Lighting Up the Neuronal Cytoskeleton
By combining microscopy techniques with genome engineering, scientists revealed the complexities of the presynaptic actin cytoskeleton.
In the 1950s, advances in microscopy techniques allowed scientists to visualize synaptic communication between two brain cells for the first time.1,2 However, many details beyond the general synapse structure, such as how the presynaptic and postsynaptic terminals are organized, remained elusive.
“If we want to understand how the synapse functions, we have to understand its organization,” said Christophe Leterrier, a neurobiologist at the Aix Marseille University.
To achieve this goal, Leterrier and his team decided to look at the actin cytoskeleton in the presynaptic terminal, a specialized region of the neurons’ axons where the organization of this network of protein filaments is poorly understood, according to Leterrier.

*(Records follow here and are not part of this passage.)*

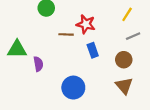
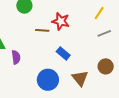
blue rectangle: (93, 50) -> (63, 53), moved, turned -32
brown circle: (124, 60) -> (106, 66), moved
brown triangle: (124, 86) -> (80, 78), moved

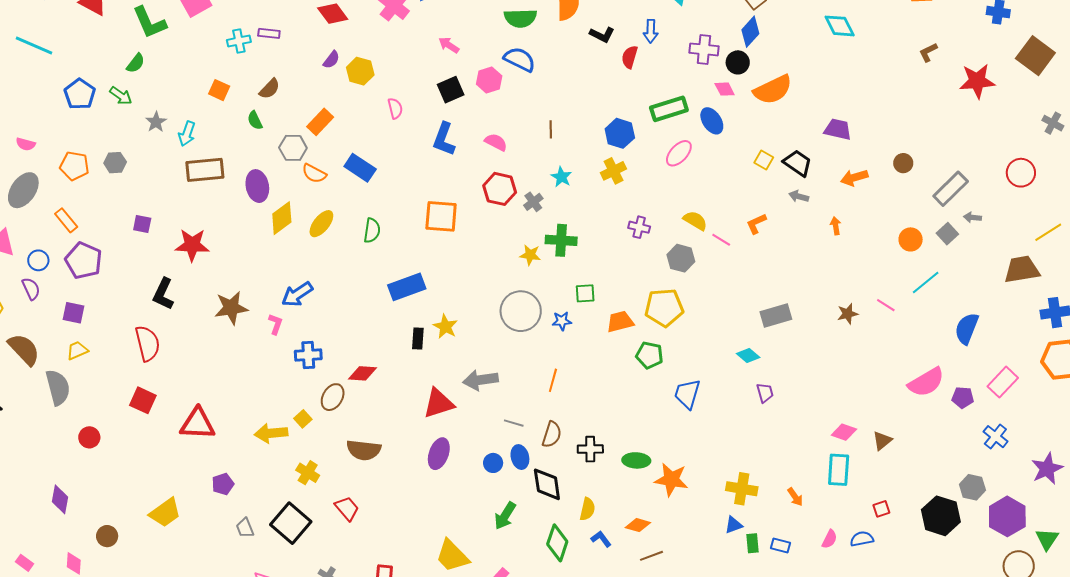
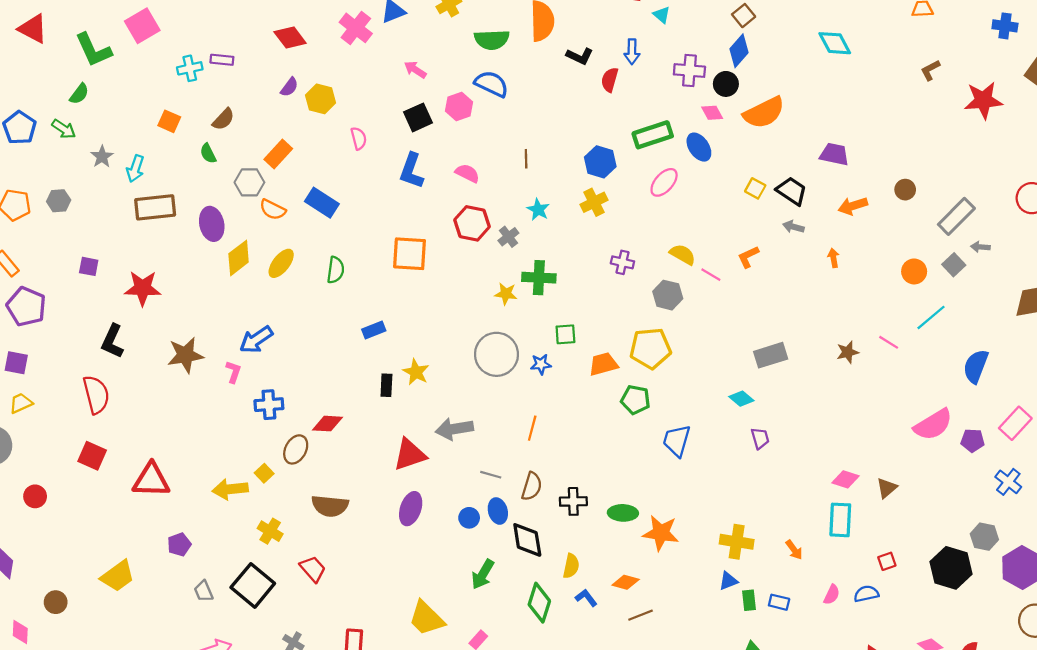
blue rectangle: (407, 287) -> (374, 330), size x0.6

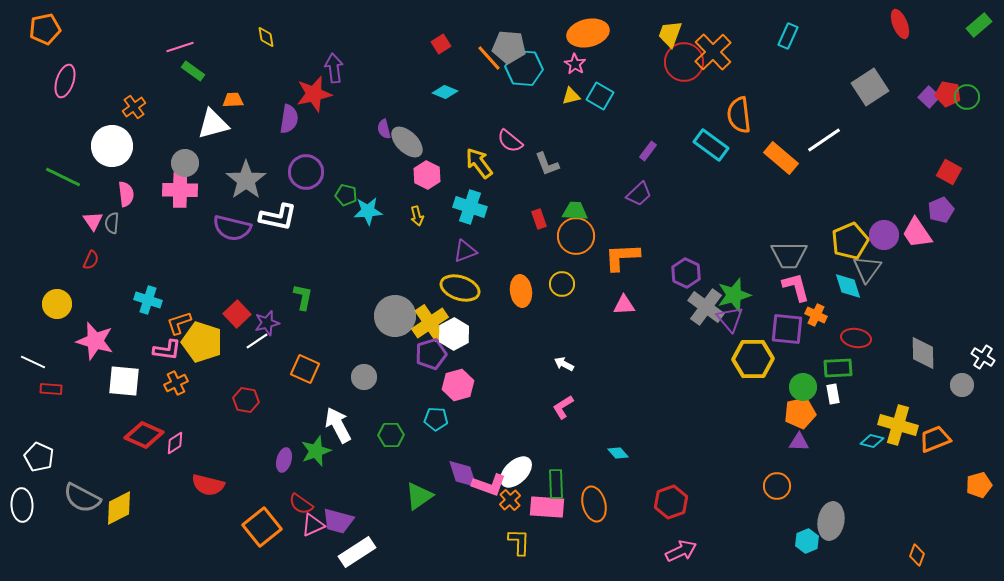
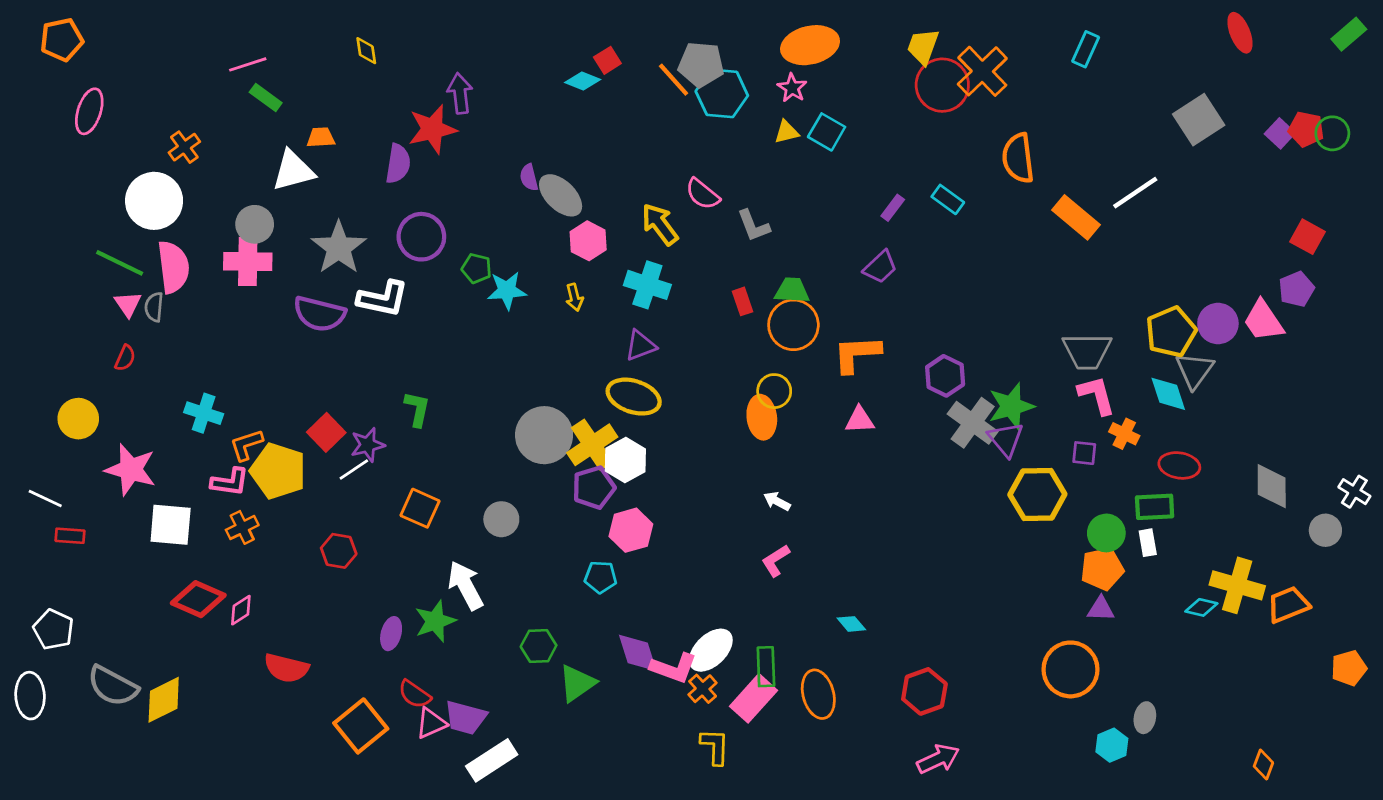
cyan diamond: (445, 92) -> (583, 81), moved
cyan rectangle: (711, 145) -> (948, 199), moved, size x0.7
green line: (63, 177) -> (120, 263), moved
pink semicircle: (126, 194) -> (173, 267), size x1.5
orange ellipse: (521, 291) -> (762, 417), moved
purple square: (787, 329) -> (1084, 453), size x0.6
green hexagon: (391, 435) -> (539, 646), moved
orange circle: (777, 486) -> (1070, 669), size x1.5
pink rectangle: (547, 507) -> (754, 698), turned -52
gray ellipse: (831, 521) -> (1145, 718), size x0.6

Imaging the actin cytoskeleton in presynapses is not easy as the abundance of the protein in the postsynaptic terminal often obscures its presence in the presynaptic one, Leterrier explained. Genome editing provided his team with an approach to circumvent this obstacle. Using a CRISPR-Cas9 system, they tagged endogenous actin to enhance its visibility in just a few cells of their hippocampal neuron cultures.3 They then labeled the cells with markers to highlight different neuronal components such as the axon, cell body, and presynapses, and imaged the cells using a fluorescence microscope.
The resulting image revealed how two CRISPR-edited neurons extend their actin-rich neuronal processes and make contacts with unedited neurons in the background. Along the blue neurons’ projections, tiny green dots mark the location of the presynapses, where the actin cytoskeleton forms distinct nanostructures that Leterrier’s team characterized using more advanced microscopy techniques.
“Now we've come up with a blueprint and we are categorizing actin in different types of structure,” Leterrier explained. “[This] provides a basis to explain how actin can shape and transform the synapse.”
- De Robertis ED, Bennett HS. J Biophys Biochem Cytol. 1955;1(1):47-58.
- Palay SL. J Biophys Biochem Cytol. 1956;2(4 Suppl):193-202.
- Bingham D, et al. J Cell Biol. 2023;222(10):e202208110.